▶ Stored records:
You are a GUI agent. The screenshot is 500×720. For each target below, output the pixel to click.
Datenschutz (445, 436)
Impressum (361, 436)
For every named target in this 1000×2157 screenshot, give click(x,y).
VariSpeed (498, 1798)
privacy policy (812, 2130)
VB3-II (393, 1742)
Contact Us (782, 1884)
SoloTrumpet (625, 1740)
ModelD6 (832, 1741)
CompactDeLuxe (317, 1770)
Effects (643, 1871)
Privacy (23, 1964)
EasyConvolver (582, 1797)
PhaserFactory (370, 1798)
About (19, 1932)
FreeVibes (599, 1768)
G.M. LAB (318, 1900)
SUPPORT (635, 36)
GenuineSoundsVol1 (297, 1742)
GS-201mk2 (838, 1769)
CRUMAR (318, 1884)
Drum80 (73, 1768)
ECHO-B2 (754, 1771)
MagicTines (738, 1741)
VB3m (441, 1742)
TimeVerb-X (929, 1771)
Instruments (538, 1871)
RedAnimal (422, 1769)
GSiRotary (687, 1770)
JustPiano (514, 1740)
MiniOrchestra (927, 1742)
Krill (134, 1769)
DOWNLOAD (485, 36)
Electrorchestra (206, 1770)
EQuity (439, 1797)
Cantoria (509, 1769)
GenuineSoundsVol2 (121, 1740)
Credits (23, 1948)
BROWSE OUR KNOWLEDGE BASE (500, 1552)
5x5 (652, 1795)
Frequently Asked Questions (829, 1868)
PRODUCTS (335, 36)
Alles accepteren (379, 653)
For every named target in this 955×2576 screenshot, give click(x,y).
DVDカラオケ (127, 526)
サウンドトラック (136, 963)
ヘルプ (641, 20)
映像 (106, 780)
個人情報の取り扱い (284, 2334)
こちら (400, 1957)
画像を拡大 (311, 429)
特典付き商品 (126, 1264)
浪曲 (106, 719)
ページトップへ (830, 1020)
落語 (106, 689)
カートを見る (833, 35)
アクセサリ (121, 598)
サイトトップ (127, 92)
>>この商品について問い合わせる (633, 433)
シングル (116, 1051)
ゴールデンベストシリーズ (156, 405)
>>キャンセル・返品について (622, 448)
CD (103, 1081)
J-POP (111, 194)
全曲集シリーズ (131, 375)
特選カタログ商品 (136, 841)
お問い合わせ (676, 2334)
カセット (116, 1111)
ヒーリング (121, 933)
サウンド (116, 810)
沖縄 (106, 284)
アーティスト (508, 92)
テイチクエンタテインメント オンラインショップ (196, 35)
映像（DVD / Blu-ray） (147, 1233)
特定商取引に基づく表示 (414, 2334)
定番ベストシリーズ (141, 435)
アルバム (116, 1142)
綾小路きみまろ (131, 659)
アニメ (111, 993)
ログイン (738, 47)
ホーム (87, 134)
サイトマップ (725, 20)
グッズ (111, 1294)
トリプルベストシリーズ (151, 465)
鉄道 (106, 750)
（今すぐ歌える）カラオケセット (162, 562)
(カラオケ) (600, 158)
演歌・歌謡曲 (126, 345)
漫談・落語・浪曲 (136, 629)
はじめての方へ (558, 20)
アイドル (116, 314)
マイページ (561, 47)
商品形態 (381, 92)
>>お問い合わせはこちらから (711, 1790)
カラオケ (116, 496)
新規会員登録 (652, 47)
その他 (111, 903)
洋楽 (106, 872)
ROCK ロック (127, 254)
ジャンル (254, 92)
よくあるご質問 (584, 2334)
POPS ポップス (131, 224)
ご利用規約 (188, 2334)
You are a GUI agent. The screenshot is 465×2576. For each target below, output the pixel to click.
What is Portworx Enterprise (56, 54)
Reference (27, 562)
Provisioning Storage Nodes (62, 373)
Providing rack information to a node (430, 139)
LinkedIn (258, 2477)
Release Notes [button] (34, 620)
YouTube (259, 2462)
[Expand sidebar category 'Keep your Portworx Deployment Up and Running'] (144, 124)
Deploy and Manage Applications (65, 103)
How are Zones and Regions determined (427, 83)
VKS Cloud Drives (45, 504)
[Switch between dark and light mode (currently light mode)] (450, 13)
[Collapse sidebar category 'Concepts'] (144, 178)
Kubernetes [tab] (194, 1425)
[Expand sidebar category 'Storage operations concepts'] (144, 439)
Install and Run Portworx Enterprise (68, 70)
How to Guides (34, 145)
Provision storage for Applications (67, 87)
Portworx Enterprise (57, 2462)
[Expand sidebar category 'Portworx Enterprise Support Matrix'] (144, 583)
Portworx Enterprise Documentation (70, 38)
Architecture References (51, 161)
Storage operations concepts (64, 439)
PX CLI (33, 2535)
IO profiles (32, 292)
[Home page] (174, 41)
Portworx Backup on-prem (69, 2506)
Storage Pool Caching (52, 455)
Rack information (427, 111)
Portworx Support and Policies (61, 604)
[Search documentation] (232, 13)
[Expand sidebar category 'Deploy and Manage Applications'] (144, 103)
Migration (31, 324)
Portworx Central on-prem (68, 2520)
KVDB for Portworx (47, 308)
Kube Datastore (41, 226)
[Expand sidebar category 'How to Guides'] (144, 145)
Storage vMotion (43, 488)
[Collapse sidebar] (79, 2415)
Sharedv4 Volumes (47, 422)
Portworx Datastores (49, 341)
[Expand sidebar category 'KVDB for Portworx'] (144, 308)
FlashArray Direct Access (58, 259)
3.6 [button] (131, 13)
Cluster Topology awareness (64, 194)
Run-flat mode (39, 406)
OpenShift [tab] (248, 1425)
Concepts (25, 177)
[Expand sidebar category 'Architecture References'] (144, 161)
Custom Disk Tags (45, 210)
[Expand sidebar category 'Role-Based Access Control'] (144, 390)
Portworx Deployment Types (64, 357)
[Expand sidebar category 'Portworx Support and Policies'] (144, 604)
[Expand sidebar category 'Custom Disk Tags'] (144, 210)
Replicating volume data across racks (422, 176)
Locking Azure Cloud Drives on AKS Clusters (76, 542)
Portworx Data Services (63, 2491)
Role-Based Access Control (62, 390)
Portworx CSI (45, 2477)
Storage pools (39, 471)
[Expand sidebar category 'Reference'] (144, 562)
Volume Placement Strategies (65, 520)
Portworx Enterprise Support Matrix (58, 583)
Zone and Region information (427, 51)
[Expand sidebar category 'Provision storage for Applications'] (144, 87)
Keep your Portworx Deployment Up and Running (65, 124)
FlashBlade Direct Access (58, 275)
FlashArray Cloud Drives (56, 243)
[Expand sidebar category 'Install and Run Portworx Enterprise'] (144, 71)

▶ EXERCISE REQUIREMENTS:
Your answer should consist of every entry, repeated exactly.

▶ SOLUTION:
You are a GUI agent. The screenshot is 500×720. For each target below, output the pixel to click.
Datenschutz (445, 436)
Impressum (361, 436)
For every named target in this 1000×2157 screenshot, give click(x,y).
VariSpeed (498, 1798)
privacy policy (812, 2130)
VB3-II (393, 1742)
Contact Us (782, 1884)
SoloTrumpet (625, 1740)
ModelD6 (832, 1741)
CompactDeLuxe (317, 1770)
Effects (643, 1871)
Privacy (23, 1964)
EasyConvolver (582, 1797)
PhaserFactory (370, 1798)
About (19, 1932)
FreeVibes (599, 1768)
G.M. LAB (318, 1900)
SUPPORT (635, 36)
GenuineSoundsVol1 (297, 1742)
GS-201mk2 (838, 1769)
CRUMAR (318, 1884)
Drum80 (73, 1768)
ECHO-B2 (754, 1771)
MagicTines (738, 1741)
VB3m (441, 1742)
TimeVerb-X (929, 1771)
Instruments (538, 1871)
RedAnimal (422, 1769)
GSiRotary (687, 1770)
JustPiano (514, 1740)
MiniOrchestra (927, 1742)
Krill (134, 1769)
DOWNLOAD (485, 36)
Electrorchestra (206, 1770)
EQuity (439, 1797)
Cantoria (509, 1769)
GenuineSoundsVol2 (121, 1740)
Credits (23, 1948)
BROWSE OUR KNOWLEDGE BASE (500, 1552)
5x5 (652, 1795)
Frequently Asked Questions (829, 1868)
PRODUCTS (335, 36)
Alles accepteren (379, 653)
For every named target in this 955×2576 screenshot, give click(x,y).
DVDカラオケ (127, 526)
サウンドトラック (136, 963)
ヘルプ (641, 20)
映像 (106, 780)
個人情報の取り扱い (284, 2334)
こちら (400, 1957)
画像を拡大 (311, 429)
特典付き商品 (126, 1264)
浪曲 (106, 719)
ページトップへ (830, 1020)
落語 (106, 689)
カートを見る (833, 35)
アクセサリ (121, 598)
サイトトップ (127, 92)
>>この商品について問い合わせる (633, 433)
シングル (116, 1051)
ゴールデンベストシリーズ (156, 405)
>>キャンセル・返品について (622, 448)
CD (103, 1081)
J-POP (111, 194)
全曲集シリーズ (131, 375)
特選カタログ商品 (136, 841)
お問い合わせ (676, 2334)
カセット (116, 1111)
ヒーリング (121, 933)
サウンド (116, 810)
沖縄 (106, 284)
アーティスト (508, 92)
テイチクエンタテインメント オンラインショップ (196, 35)
映像（DVD / Blu-ray） (147, 1233)
特定商取引に基づく表示 (414, 2334)
定番ベストシリーズ (141, 435)
アルバム (116, 1142)
綾小路きみまろ (131, 659)
アニメ (111, 993)
ログイン (738, 47)
ホーム (87, 134)
サイトマップ (725, 20)
グッズ (111, 1294)
トリプルベストシリーズ (151, 465)
鉄道 (106, 750)
（今すぐ歌える）カラオケセット (162, 562)
(カラオケ) (600, 158)
演歌・歌謡曲 (126, 345)
漫談・落語・浪曲 (136, 629)
はじめての方へ (558, 20)
アイドル (116, 314)
マイページ (561, 47)
商品形態 (381, 92)
>>お問い合わせはこちらから (711, 1790)
カラオケ (116, 496)
新規会員登録 (652, 47)
その他 (111, 903)
洋楽 (106, 872)
ROCK ロック (127, 254)
ジャンル (254, 92)
よくあるご質問 (584, 2334)
POPS ポップス (131, 224)
ご利用規約 (188, 2334)
You are a GUI agent. The screenshot is 465×2576. For each target below, output the pixel to click.
What is Portworx Enterprise (56, 54)
Reference (27, 562)
Provisioning Storage Nodes (62, 373)
Providing rack information to a node (430, 139)
LinkedIn (258, 2477)
Release Notes [button] (34, 620)
YouTube (259, 2462)
[Expand sidebar category 'Keep your Portworx Deployment Up and Running'] (144, 124)
Deploy and Manage Applications (65, 103)
How are Zones and Regions determined (427, 83)
VKS Cloud Drives (45, 504)
[Switch between dark and light mode (currently light mode)] (450, 13)
[Collapse sidebar category 'Concepts'] (144, 178)
Kubernetes [tab] (194, 1425)
[Expand sidebar category 'Storage operations concepts'] (144, 439)
Install and Run Portworx Enterprise (68, 70)
How to Guides (34, 145)
Provision storage for Applications (67, 87)
Portworx Enterprise (57, 2462)
[Expand sidebar category 'Portworx Enterprise Support Matrix'] (144, 583)
Portworx Enterprise Documentation (70, 38)
Architecture References (51, 161)
Storage operations concepts (64, 439)
PX CLI (33, 2535)
IO profiles (32, 292)
[Home page] (174, 41)
Portworx Backup on-prem (69, 2506)
Storage Pool Caching (52, 455)
Rack information (427, 111)
Portworx Support and Policies (61, 604)
[Search documentation] (232, 13)
[Expand sidebar category 'Deploy and Manage Applications'] (144, 103)
Migration (31, 324)
Portworx Central on-prem (68, 2520)
KVDB for Portworx (47, 308)
Kube Datastore (41, 226)
[Expand sidebar category 'How to Guides'] (144, 145)
Storage vMotion (43, 488)
[Collapse sidebar] (79, 2415)
Sharedv4 Volumes (47, 422)
Portworx Datastores (49, 341)
[Expand sidebar category 'KVDB for Portworx'] (144, 308)
FlashArray Direct Access (58, 259)
3.6 [button] (131, 13)
Cluster Topology awareness (64, 194)
Run-flat mode (39, 406)
OpenShift [tab] (248, 1425)
Concepts (25, 177)
[Expand sidebar category 'Architecture References'] (144, 161)
Custom Disk Tags (45, 210)
[Expand sidebar category 'Role-Based Access Control'] (144, 390)
Portworx Deployment Types (64, 357)
[Expand sidebar category 'Portworx Support and Policies'] (144, 604)
[Expand sidebar category 'Custom Disk Tags'] (144, 210)
Replicating volume data across racks (422, 176)
Locking Azure Cloud Drives on AKS Clusters (76, 542)
Portworx Data Services (63, 2491)
Role-Based Access Control (62, 390)
Portworx CSI (45, 2477)
Storage pools (39, 471)
[Expand sidebar category 'Reference'] (144, 562)
Volume Placement Strategies (65, 520)
Portworx Enterprise Support Matrix (58, 583)
Zone and Region information (427, 51)
[Expand sidebar category 'Provision storage for Applications'] (144, 87)
Keep your Portworx Deployment Up and Running (65, 124)
FlashBlade Direct Access (58, 275)
FlashArray Cloud Drives (56, 243)
[Expand sidebar category 'Install and Run Portworx Enterprise'] (144, 71)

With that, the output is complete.